Gerry continues “But Japan us not different in that we can find ways to introduce harm reduction compatible with dominant cultural themes. When I did country and city situation assessments for HIV prevention we encountered 'national immunity myths' ie 'we are not at risk of sexual and drug use transmission of HIV because we are Buddhist, Muslim, Hindu, Catholic, Socialist etc' and our values mean we do not have sex workers, multiple sex partners, gay men, drug injectors etc. I could prove the Minister of Health wrong in 24 hours of fieldwork. The next problem was 'national resistance myths' ie we can't distribute condoms, sterile needles etc because we are Buddhist, Muslim act.. Again untrue. We managed to get harm reduction accepted in many countries including for example Iran where HR was eventually determined by the religious authorities to be allowed under Islamic law. Indeed Iran now has a widespread HR programme including needle exchange and opioid substitution programmes. Indeed, methadone programmes in prison”
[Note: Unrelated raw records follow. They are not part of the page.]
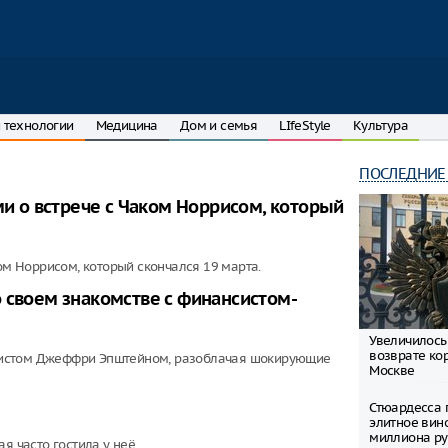
 технологии
Медицина
Дом и семья
LIfeStyle
Культура
ПОСЛЕДНИЕ
 о встрече с Чаком Норрисом, который
 Норрисом, который скончался 19 марта.
 своем знакомстве с финансистом-
Увеличилось
возврате ко
систом Джеффри Эпштейном, разоблачая шокирующие
Москве
Стюардесса 
элитное вин
миллиона ру
я часто гостила у неё.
“Pursuing the HIV parallels further it's interesting how the IQOS roll out in the UK includes assistance in the use the product (parallels to teaching people how to use condoms or injectors how to inject safely) and encouraging peer to peer adoption of the product (parallels to sex worker and drug injectors peer to peer education)”.

A reasonable response would be, ‘Yes, but if marketing is banned, how do the products get promoted?’ To be honest, I’m not sure that ‘marketing’ in the traditional sense is that crucial any more. There is a fascinating article about Facebook by John Lanchester in the latest issue of the London Review of Books in which he observes that Facebook’s claim to be ‘building communities’ etc is so much equine faeces. At root, Facebook is just a huge advertising agency predicated on the simple idea that the best way to sell product is to get one trusted friend to recommend it to another. So I suspect that with the viral world we live in, the alternative nicotine technology market can grow without major ad campaigns at least of the sort now banned. And just as an aside, this can work even without the interweb. The phenomenal success of Harry Potter was initially driven just by kids recommending it to their mates.